**EXERCISE DESCRIPTION**
Return the data exactly, without pictures.

**DATA UNDER STUDY**
• • • • •

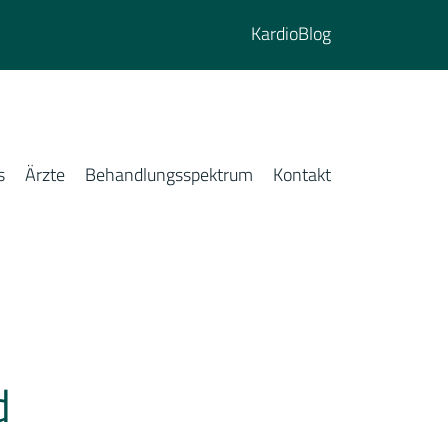
KardioBlog
s
Ärzte
Behandlungsspektrum
Kontakt
d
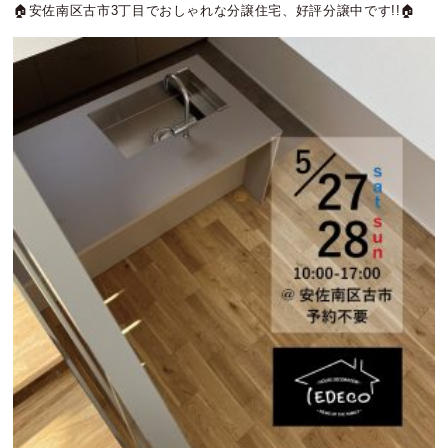
🏠安佐南区古市3丁目でおしゃれな分譲住宅、好評分譲中です!!🏠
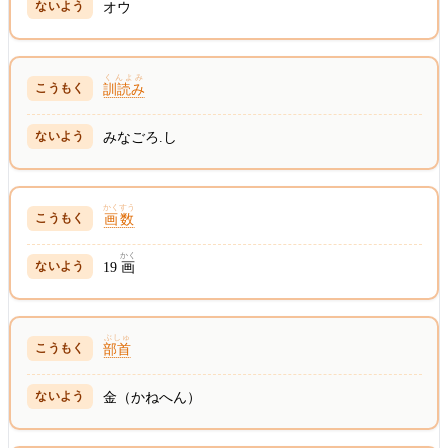
オウ
くんよみ
訓読み
みなごろ.し
かくすう
画数
かく
19
画
ぶしゅ
部首
金（かねへん）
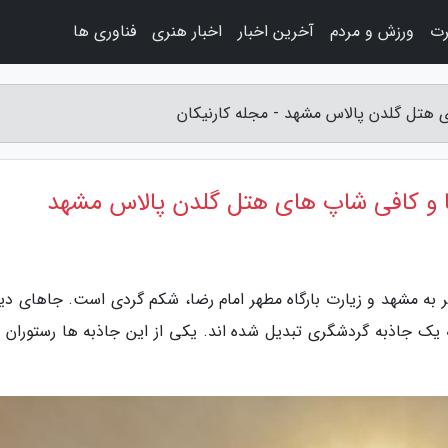
رت
ورزش و مردم
آخرین اخبار
اخبار هنری
فناوری ها
 هتل گلدن پالاس مشهد - مجله کارنیکان
 و کافی شاپ های هتل گلدن پالاس مشهد
 به مشهد و زیارت بارگاه مطهر امام رضا، شکم گردی است. جاهای دی
یک جاذبه گردشگری تبدیل شده اند. یکی از این جاذبه ها رستوران 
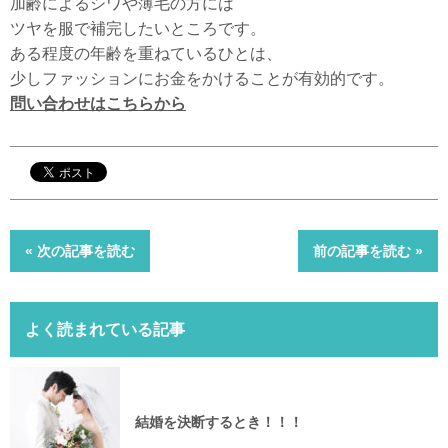
加齢によるシワや薄毛の方には
ツヤを服で補完したいところです。
ある程度の年齢を重ねているひとは、
少しファッションにお金をかけることが有効的です。
問い合わせはこちらから
« 次の記事を読む
前の記事を読む »
よく読まれている記事
結婚を決断するとき！！！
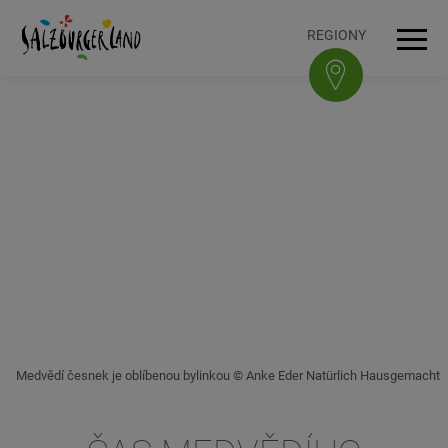
Accesskey
Accesskey
Accesskey
Accesskey
K obsahu
K navigaci
Na začátek stránky
K patičce
[3]
[0]
[1]
[2]
REGIONY
Navi
Medvědí česnek je oblíbenou bylinkou © Anke Eder Natürlich Hausgemacht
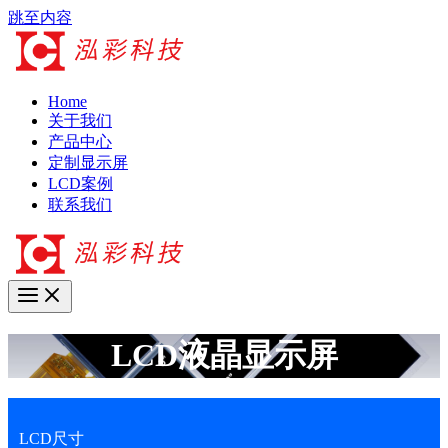
跳至内容
Home
关于我们
产品中心
定制显示屏
LCD案例
联系我们
LCD液晶显示屏
LCD尺寸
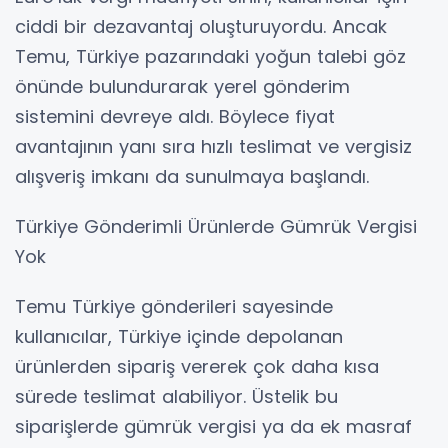
ciddi bir dezavantaj oluşturuyordu. Ancak
Temu, Türkiye pazarındaki yoğun talebi göz
önünde bulundurarak yerel gönderim
sistemini devreye aldı. Böylece fiyat
avantajının yanı sıra hızlı teslimat ve vergisiz
alışveriş imkanı da sunulmaya başlandı.
Türkiye Gönderimli Ürünlerde Gümrük Vergisi
Yok
Temu Türkiye gönderileri sayesinde
kullanıcılar, Türkiye içinde depolanan
ürünlerden sipariş vererek çok daha kısa
sürede teslimat alabiliyor. Üstelik bu
siparişlerde gümrük vergisi ya da ek masraf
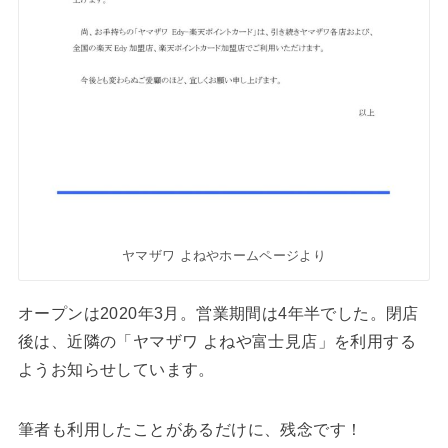
ヤマザワ よねやホームページより
オープンは2020年3月。営業期間は4年半でした。閉店
後は、近隣の「ヤマザワ よねや富士見店」を利用する
ようお知らせしています。
筆者も利用したことがあるだけに、残念です！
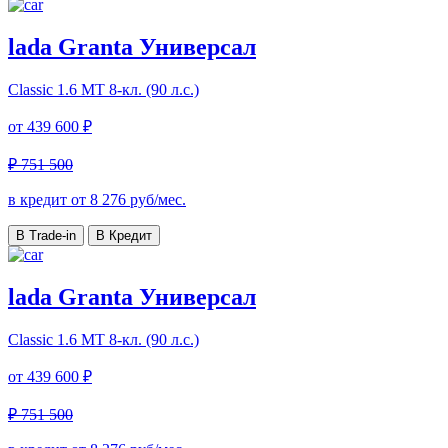
lada Granta Универсал
Classic
1.6 МТ 8-кл. (90 л.с.)
от
439 600 ₽
₽ 751 500
в кредит от
8 276
руб/мес.
В Trade-in
В Кредит
lada Granta Универсал
Classic
1.6 МТ 8-кл. (90 л.с.)
от
439 600 ₽
₽ 751 500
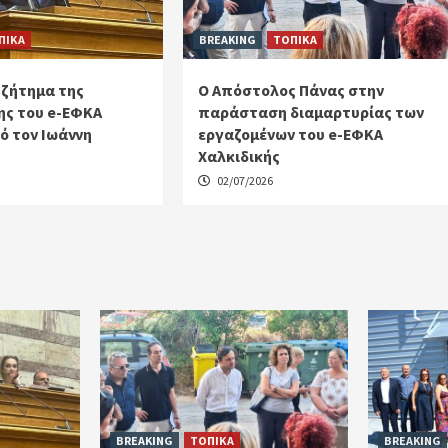
ΠΙΚΑ
BREAKING
ΤΟΠΙΚΑ
 ζήτημα της
Ο Απόστολος Πάνας στην
ς του e-ΕΦΚΑ
παράσταση διαμαρτυρίας των
ό τον Ιωάννη
εργαζομένων του e-ΕΦΚΑ
Χαλκιδικής
02/07/2026
BREAKING
ΤΟΠΙΚΑ
BREAKING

• • • • •

**RESULT OF THIS TASK**
KardioBlog
s
Ärzte
Behandlungsspektrum
Kontakt
d
🏠安佐南区古市3丁目でおしゃれな分譲住宅、好評分譲中です!!🏠
オウ
くんよみ
訓読み
みなごろ.し
かくすう
画数
かく
19
画
ぶしゅ
部首
金（かねへん）
رت
ورزش و مردم
آخرین اخبار
اخبار هنری
فناوری ها
 هتل گلدن پالاس مشهد - مجله کارنیکان
 و کافی شاپ های هتل گلدن پالاس مشهد
 به مشهد و زیارت بارگاه مطهر امام رضا، شکم گردی است. جاهای دی
یک جاذبه گردشگری تبدیل شده اند. یکی از این جاذبه ها رستوران 
加齢によるシワや薄毛の方には
ツヤを服で補完したいところです。
ある程度の年齢を重ねているひとは、
少しファッションにお金をかけることが有効的です。
問い合わせはこちらから
« 次の記事を読む
前の記事を読む »
よく読まれている記事
結婚を決断するとき！！！
Accesskey
Accesskey
Accesskey
Accesskey
K obsahu
K navigaci
Na začátek stránky
K patičce
[3]
[0]
[1]
[2]
REGIONY
Navi
Medvědí česnek je oblíbenou bylinkou © Anke Eder Natürlich Hausgemacht
跳至内容
Home
关于我们
产品中心
定制显示屏
LCD案例
联系我们
LCD液晶显示屏
LCD尺寸
ciddi bir dezavantaj oluşturuyordu. Ancak
Temu, Türkiye pazarındaki yoğun talebi göz
önünde bulundurarak yerel gönderim
sistemini devreye aldı. Böylece fiyat
avantajının yanı sıra hızlı teslimat ve vergisiz
alışveriş imkanı da sunulmaya başlandı.
Türkiye Gönderimli Ürünlerde Gümrük Vergisi
Yok
Temu Türkiye gönderileri sayesinde
kullanıcılar, Türkiye içinde depolanan
ürünlerden sipariş vererek çok daha kısa
sürede teslimat alabiliyor. Üstelik bu
siparişlerde gümrük vergisi ya da ek masraf
ヤマザワ よねやホームページより
オープンは2020年3月。営業期間は4年半でした。閉店
後は、近隣の「ヤマザワ よねや富士見店」を利用する
ようお知らせしています。
筆者も利用したことがあるだけに、残念です！
lada Granta Универсал
Classic
1.6 МТ 8-кл. (90 л.с.)
от
439 600 ₽
₽ 751 500
в кредит от
8 276
руб/мес.
В Trade-in
В Кредит
lada Granta Универсал
Classic
1.6 МТ 8-кл. (90 л.с.)
от
439 600 ₽
₽ 751 500
ΠΙΚΑ
BREAKING
ΤΟΠΙΚΑ
 ζήτημα της
Ο Απόστολος Πάνας στην
ς του e-ΕΦΚΑ
παράσταση διαμαρτυρίας των
ό τον Ιωάννη
εργαζομένων του e-ΕΦΚΑ
Χαλκιδικής
02/07/2026
BREAKING
ΤΟΠΙΚΑ
BREAKING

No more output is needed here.